The Night Watch

Every night before he goes to bed, my son takes a handful of pills.

The pills are the last line of defense that my son has against the unrelenting seizures that constantly lurk on the horizon. Especially at night, when his brain slows down to recuperate from the day, my son’s brain isn’t strong enough to defend itself against attack.

His medication is meant to strengthen his defenses so that his brain can rest. They are the guards on the parapet defending the residents inside the walls throughout the night. But the gaps in my son’s wall are too wide for the guards to cover. It’s not a question of whether a seizure will break through; it’s how many. It’s how much damage will the attackers do before the sun rises.

We’ve tried to boost his defenses. New medications. The ketogenic diet. VNS surgery. But none of them have prevented the nightly raids from exacting their toll on his developing brain. Even combined, they are no match for the electrical storm the flows wildly across the neurons and floods the cells.

It could be worse. It has been worse. Before we knew what this was, the flood nearly took my son. The uncontrolled pulses flowed through the gaps in his natural defenses and eventually breached them entirely, leaving his body frozen and his mind disconnected.

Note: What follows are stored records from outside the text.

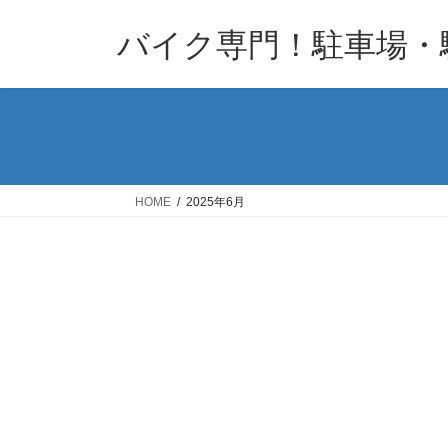
コ
ナ
バイク専門！駐車場・
ン
ビ
テ
ゲ
ン
ー
ツ
シ
へ
ョ
ス
ン
キ
に
HOME
2025年6月
ッ
移
プ
動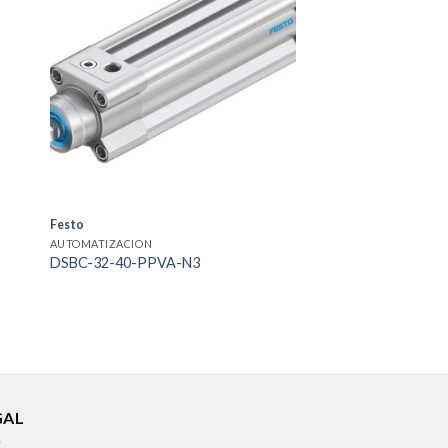
Festo
AUTOMATIZACION
DSBC-32-40-PPVA-N3
GAL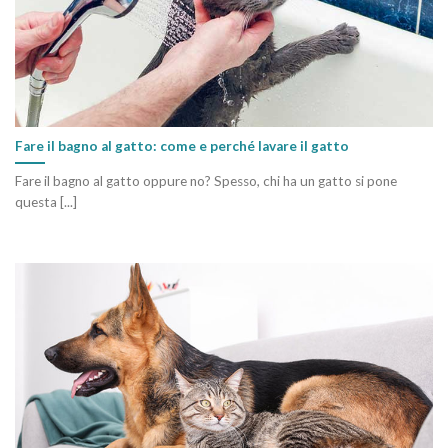
Fare il bagno al gatto: come e perché lavare il gatto
Fare il bagno al gatto oppure no? Spesso, chi ha un gatto si pone
questa [...]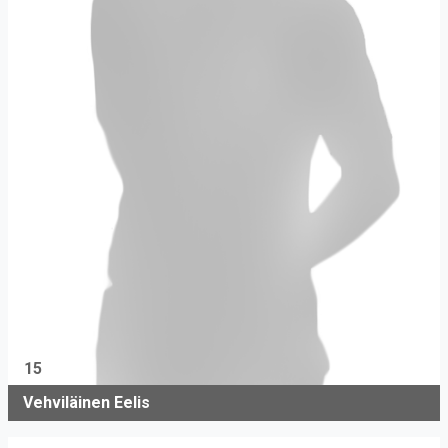
15
Vehviläinen Eelis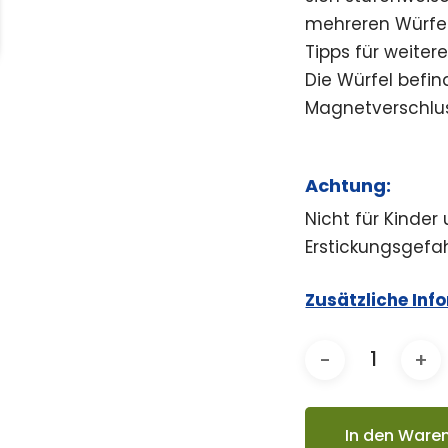
mehreren Würfeln
Tipps für weiter
Die Würfel befin
Magnetverschluss
Achtung:
Nicht für Kinder
Erstickungsgefah
Zusätzliche Inf
In den Ware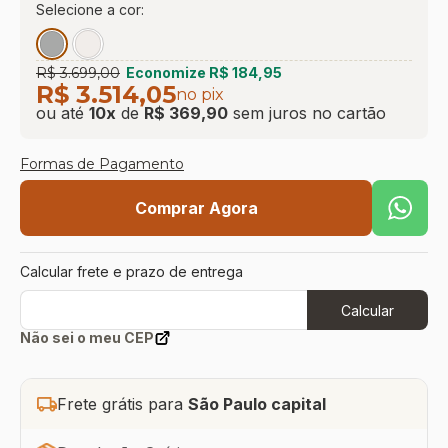
Selecione a cor:
9
º
sevilha
10
º
prisma
R$ 3.699,00
Economize
R$ 184,95
R$ 3.514,05
no pix
ou até
10
x
de
R$ 369,90
sem juros
no cartão
Formas de Pagamento
Comprar Agora
Calcular frete e prazo de entrega
Calcular
Não sei o meu CEP
Frete grátis para
São Paulo capital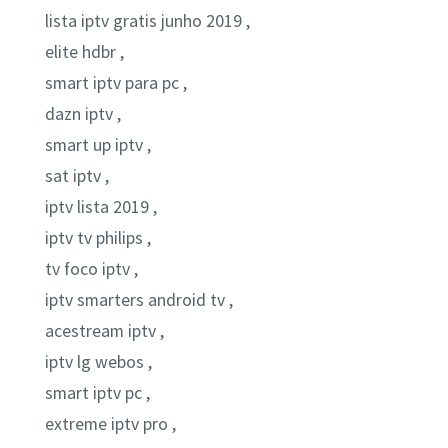
lista iptv gratis junho 2019 ,
elite hdbr ,
smart iptv para pc ,
dazn iptv ,
smart up iptv ,
sat iptv ,
iptv lista 2019 ,
iptv tv philips ,
tv foco iptv ,
iptv smarters android tv ,
acestream iptv ,
iptv lg webos ,
smart iptv pc ,
extreme iptv pro ,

We managed to beat back the invader and rebuild. We strengthened the walls. We bolstered the night watch. But our seizure calendar records the history of attacks, painting cells with yellow markers revealing every defeat in long ribbons of sequentially colored squares.

Every night before he goes to bed, my son takes a handful of pills because there is nothing else to do. We stick to our routine because it is better than the alternative. His pills, his diet, and his VNS play their part. But as he drifts off to sleep, I turn on the monitor and take my post watching over him, too. Because it’s my job on the night watch to be there when his defenses ultimately fail, to comfort him after the attack, and to help him rebuild the next day before we do it all over again.

 

The Lucky Ones

It’s been five years since my son’s first seizure. He still seizes on most days. The side effects of the seizures and the medications take their toll on his brain and his body. He can’t do all the things he wants to do, and he sometimes struggles with the things that he can do.

It’s been hard.

But other people have it worse.

Are we the lucky ones?

Taking handfuls of pills every day to keep seizures under control isn’t lucky, but we have access to healthcare and can afford his medication.

Falling behind at school isn’t lucky, but he goes to school.

Having behavioral issues isn’t lucky, but they are rarer than they were.

Managing mental and physical fatigue every day isn’t lucky, but he can walk and talk and play baseball.

Having seizures every day isn’t lucky, but my son is still here.

There is always someone somewhere that has it worse.  That’s the trap of comparing one’s situation to another. But minimizing our anger and frustration and pain doesn’t make them go away. It doesn’t make my son’s seizures go away, either. It just takes me away from my feelings and makes me feel guilty for having them.

We’re not lucky because his situation is better than someone else’s. There is nothing lucky about epilepsy and what my son is going through.

But I do feel lucky.

I feel lucky because he’s my son.

The Fog

“Do you understand?”

“Not really.”

We’ve had countless conversations with my son that all end the same way. We’ve tried repeating ourselves. We’ve tried to use smaller words. We’ve tried to use fewer words. But too many times, that process inside his brain that converts what he hears into something he understands breaks down.

It could be related to his seizures. It also probably has something to do with the handfuls of pills he swallows every day. But he lives his life surrounded by a thick fog and he struggles to find his bearings.

In conversations when we’re trying to explain something new to him, I can see a faint recognition. It’s like seeing a shape through a really thick fog. He knows there is something there, but he doesn’t know what it is.

When we talk about a memory, even a big event, he has the look of seeing the edge of something familiar that he knows he should recognize but he can’t really place what or where the object is.

In those moments when he can recall something, it’s like he is looking at something only a few feet in front of him. But then it backs away into the thick, white cloud and is lost again.

It makes me think of trying to navigate a new city that is covered by fog. You might know the general direction to start in, but haven’t yet memorized the entire route. The tops of the buildings are obscured by the fog, so you navigate by finding landmarks at ground level. Most of the references are unknown. Occasionally you’ll find one that looks slightly familiar but is unhelpful because you don’t have the context of where it sits in relation to anything else. When you find something you recognize, you get the brief satisfaction of knowing where you are. You might turn in a certain direction. But as soon as you step away from it to continue your journey, you’re lost once again.

We do our best to help him. We’re pointing out the landmarks, hoping that he’ll recognize more of them so that he can more easily know where he is. We’re getting him help so that he can develop the skills that he needs to find his way. And we’re calling out to him when he is too far away to see us so that he knows that we’re still there. But there is nothing we can do to lift the fog itself.